The key to digging into the dirt that is us is to embrace a need-to-know attitude about oneself. We can’t be satisfied with not knowing what we don’t know about ourselves. It starts with an understanding that what we see in ourselves, and consequently what others see in us, may not necessarily be a true representation of who we really are. We humans are excellent at manufacturing a variety of false selves suitable for display for all to see. This is a protective measure we have learned extremely well so much of the time.
Volumes have been written about what I just shared, and it makes for some fascinating study. In the simplest of terms, and to avoid chasing a series of connected rabbit-holes, let me share that true, honest, forthright, thorough, and continuing self-study is necessary to learn that there are things about us that need adjusting or change. It’s a constant digging process, and sometimes we will have to dig deep and keep on digging.
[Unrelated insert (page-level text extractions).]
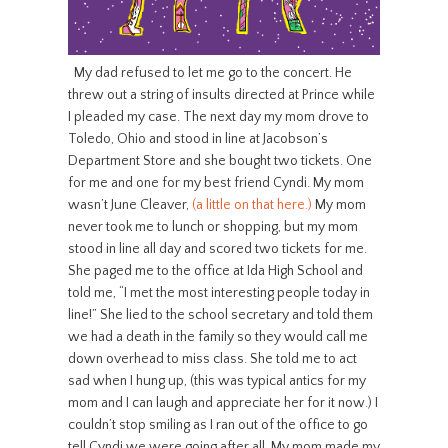
My dad refused to let me go to the concert. He
threw out a string of insults directed at Prince while
I pleaded my case. The next day my mom drove to
Toledo, Ohio and stood in line at Jacobson’s
Department Store and she bought two tickets. One
for me and one for my best friend Cyndi. My mom
wasn’t June Cleaver,
(a little on that here.)
My mom
never took me to lunch or shopping, but my mom
stood in line all day and scored two tickets for me.
She paged me to the office at Ida High School and
told me, “I met the most interesting people today in
line!” She lied to the school secretary and told them
we had a death in the family so they would call me
down overhead to miss class. She told me to act
sad when I hung up, (this was typical antics for my
mom and I can laugh and appreciate her for it now.) I
couldn’t stop smiling as I ran out of the office to go
tell Cyndi we were going after all. My mom made my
Surface mining is a lot like peeling the layers off of an onion. In mining, as each layer of dirt is removed, the operation is closer to the gold, so to speak. Our gold is the heart that God wants us to have. The only way for us to get to that heart and expose it to the light is to remove the layers of crap we have covered it with. Sometimes, for some of us, that involves a lot of pain and discomfort, because, after all, in our quest to expose our heart of hearts, we are also exposing all of the dirt that has been covering it–just like mining. We can’t hide the dirt. We must remove it.
Dig deep friends. Deep diggers desire freedom and know how to get it. Deep diggers don’t fear the pain or perceived shame and guilt. Deep diggers find joy and peace through digging. Deep diggers don’t deny themselves that opportunity. Dig deep friends.